The EU single market is more wide-ranging: member countries sign up to the free movement of goods, services, people and money across their borders. The single market is made up of all EU member states plus a few others.
Labour has ruled out remaining in the single market, but still wants access to it. In July, Labour tabled an amendment (which didn’t pass) to the EU Trade Bill, stating that the government should aim “to ensure the United Kingdom has full access to the internal market of the European Union, underpinned by shared institutions and regulations, with no new impediments to trade and common rights, standards and protections as a minimum”.

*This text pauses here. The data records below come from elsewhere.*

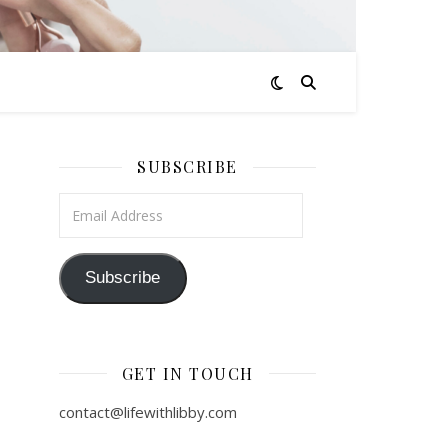
SUBSCRIBE
Email Address
Subscribe
GET IN TOUCH
contact@lifewithlibby.com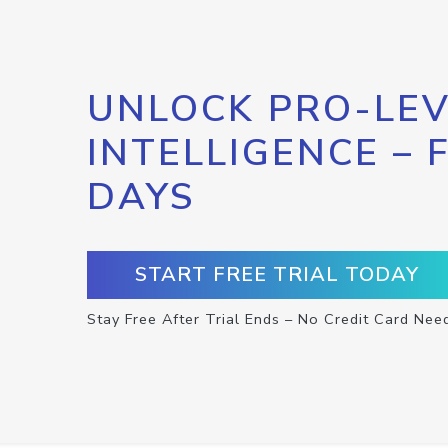
UNLOCK PRO-LEV
INTELLIGENCE – 
DAYS
START FREE TRIAL TODAY
Stay Free After Trial Ends – No Credit Card Nee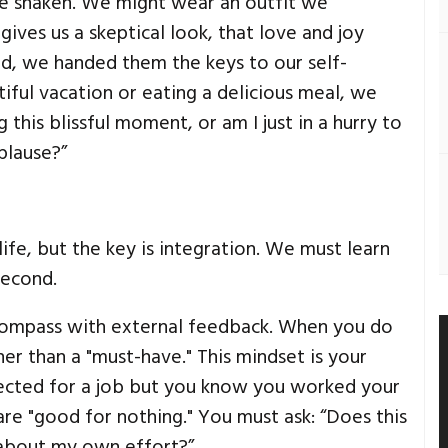
be shaken. We might wear an outfit we
ives us a skeptical look, that love and joy
ond, we handed them the keys to our self-
iful vacation or eating a delicious meal, we
 this blissful moment, or am I just in a hurry to
plause?”
ife, but the key is integration. We must learn
second.
 compass with external feedback. When you do
her than a "must-have." This mindset is your
rejected for a job but you know you worked your
are "good for nothing." You must ask: “Does this
w about my own effort?”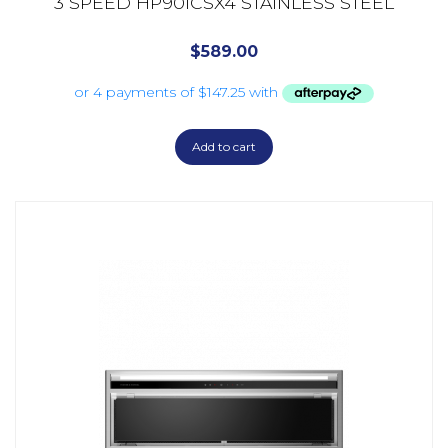
3 SPEED HP90ICSX4 STAINLESS STEEL
$
589.00
Add to cart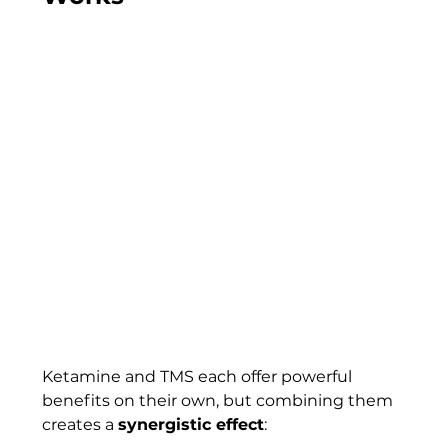
Ketamine and TMS each offer powerful 
benefits on their own, but combining them 
creates a 
synergistic effect
: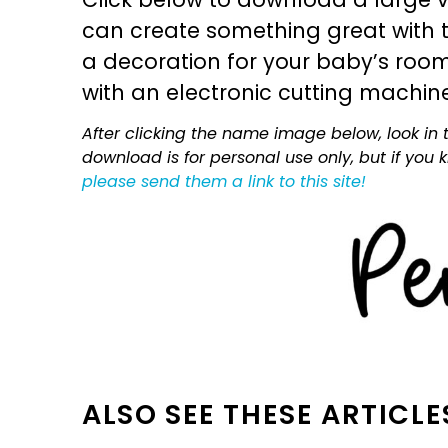
can create something great with th
a decoration for your baby’s room, 
with an electronic cutting machin
After clicking the name image below, look in t
download is for personal use only, but if you
please send them a link to this site!
ALSO SEE THESE ARTICLE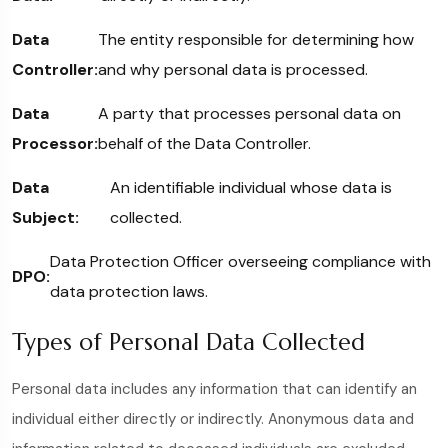
Data
The entity responsible for determining how
Controller:
and why personal data is processed.
Data
A party that processes personal data on
Processor:
behalf of the Data Controller.
Data
An identifiable individual whose data is
Subject:
collected.
Data Protection Officer overseeing compliance with
DPO:
data protection laws.
Types of Personal Data Collected
Personal data includes any information that can identify an
individual either directly or indirectly. Anonymous data and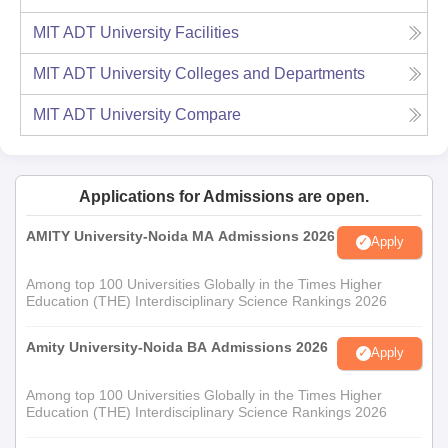
MIT ADT University
Facilities
MIT ADT University
Colleges and Departments
MIT ADT University
Compare
Applications for Admissions are open.
AMITY University-Noida MA Admissions 2026
Apply
Among top 100 Universities Globally in the Times Higher
Education (THE) Interdisciplinary Science Rankings 2026
Amity University-Noida BA Admissions 2026
Apply
Among top 100 Universities Globally in the Times Higher
Education (THE) Interdisciplinary Science Rankings 2026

What exactly this would mean in practice is not completely clear. Some commentators have suggested that Labour’s position is to be as close as possible to the single market (following things like EU court rulings and regulations on workers rights) without allowing the free movement of people from the EU. In June Labour’s shadow Brexit secretary Keir Starmer said freedom of movement would “have to be part of the negotiations”, and also that “in our manifesto we made it clear that freedom of movement will end when we leave the EU. The gritty details of Labour’s policy haven’t been fully spelled out.
Is Labour’s policy viable?
It’s hard to judge how feasible this stance would be as a negotiating position is, for the simple reason that Labour are not the ones negotiating Brexit.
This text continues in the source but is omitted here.